-- Opening Marker --

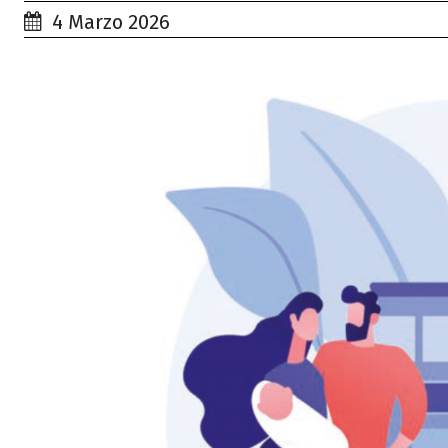
4 Marzo 2026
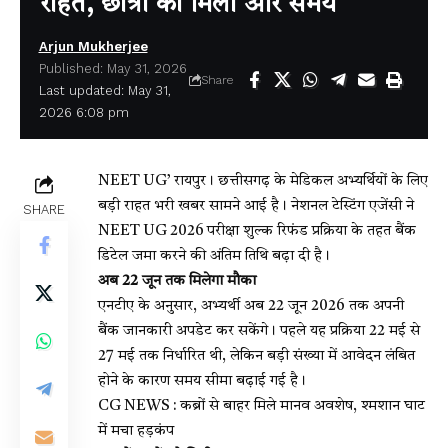
राहत, छात्रों को मिला और समय
Arjun Mukherjee
Published: May 31, 2026
Share
Last updated: May 31,
2026 6:08 pm
NEET UG’
रायपुर। छत्तीसगढ़ के मेडिकल अभ्यर्थियों के लिए
बड़ी राहत भरी खबर सामने आई है। नेशनल टेस्टिंग एजेंसी ने
SHARE
NEET UG 2026 परीक्षा शुल्क रिफंड प्रक्रिया के तहत बैंक
डिटेल जमा करने की अंतिम तिथि बढ़ा दी है।
अब 22 जून तक मिलेगा मौका
एनटीए के अनुसार, अभ्यर्थी अब 22 जून 2026 तक अपनी
बैंक जानकारी अपडेट कर सकेंगे। पहले यह प्रक्रिया 22 मई से
27 मई तक निर्धारित थी, लेकिन बड़ी संख्या में आवेदन लंबित
होने के कारण समय सीमा बढ़ाई गई है।
CG NEWS : कब्रों से बाहर मिले मानव अवशेष, श्मशान घाट
में मचा हड़कंप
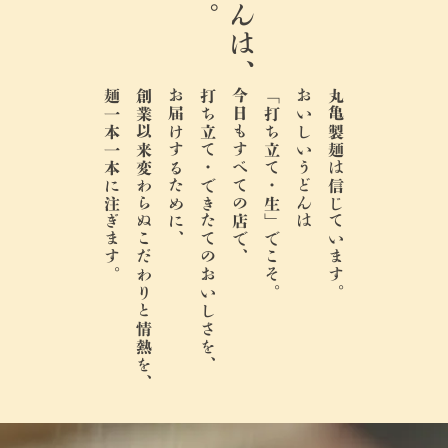
麺一本一本に注ぎます。
創業以来変わらぬこだわりと情熱を、
お届けするために、
打ち立て・できたてのおいしさを、
今日もすべての店で、
「打ち立て・生」でこそ。
おいしいうどんは
丸亀製麺は信じています。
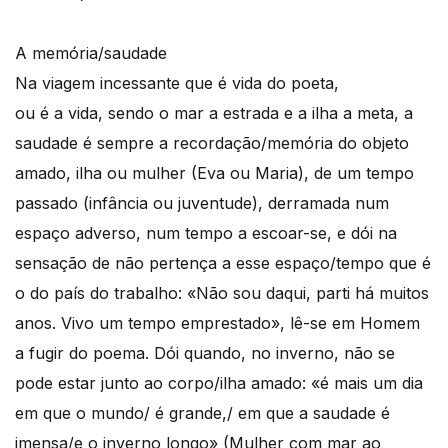
A memória/saudade
Na viagem incessante que é vida do poeta,
ou é a vida, sendo o mar a estrada e a ilha a meta, a
saudade é sempre a recordação/memória do objeto
amado, ilha ou mulher (Eva ou Maria), de um tempo
passado (infância ou juventude), derramada num
espaço adverso, num tempo a escoar-se, e dói na
sensação de não pertença a esse espaço/tempo que é
o do país do trabalho: «Não sou daqui, parti há muitos
anos. Vivo um tempo emprestado», lê-se em Homem
a fugir do poema. Dói quando, no inverno, não se
pode estar junto ao corpo/ilha amado: «é mais um dia
em que o mundo/ é grande,/ em que a saudade é
imensa/e o inverno longo» (Mulher com mar ao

-- Closing Marker --

**Problem statement**
Could you output every record above exactly as written, leaving out the pictures?

**Written response**
4 Marzo 2026
राहत, छात्रों को मिला और समय
Arjun Mukherjee
Published: May 31, 2026
Share
Last updated: May 31,
2026 6:08 pm
NEET UG’
रायपुर। छत्तीसगढ़ के मेडिकल अभ्यर्थियों के लिए
बड़ी राहत भरी खबर सामने आई है। नेशनल टेस्टिंग एजेंसी ने
SHARE
NEET UG 2026 परीक्षा शुल्क रिफंड प्रक्रिया के तहत बैंक
डिटेल जमा करने की अंतिम तिथि बढ़ा दी है।
अब 22 जून तक मिलेगा मौका
एनटीए के अनुसार, अभ्यर्थी अब 22 जून 2026 तक अपनी
बैंक जानकारी अपडेट कर सकेंगे। पहले यह प्रक्रिया 22 मई से
27 मई तक निर्धारित थी, लेकिन बड़ी संख्या में आवेदन लंबित
होने के कारण समय सीमा बढ़ाई गई है।
CG NEWS : कब्रों से बाहर मिले मानव अवशेष, श्मशान घाट
में मचा हड़कंप
麺一本一本に注ぎます。
創業以来変わらぬこだわりと情熱を、
お届けするために、
打ち立て・できたてのおいしさを、
今日もすべての店で、
「打ち立て・生」でこそ。
おいしいうどんは
丸亀製麺は信じています。
A memória/saudade
Na viagem incessante que é vida do poeta,
ou é a vida, sendo o mar a estrada e a ilha a meta, a
saudade é sempre a recordação/memória do objeto
amado, ilha ou mulher (Eva ou Maria), de um tempo
passado (infância ou juventude), derramada num
espaço adverso, num tempo a escoar-se, e dói na
sensação de não pertença a esse espaço/tempo que é
o do país do trabalho: «Não sou daqui, parti há muitos
anos. Vivo um tempo emprestado», lê-se em Homem
a fugir do poema. Dói quando, no inverno, não se
pode estar junto ao corpo/ilha amado: «é mais um dia
em que o mundo/ é grande,/ em que a saudade é
imensa/e o inverno longo» (Mulher com mar ao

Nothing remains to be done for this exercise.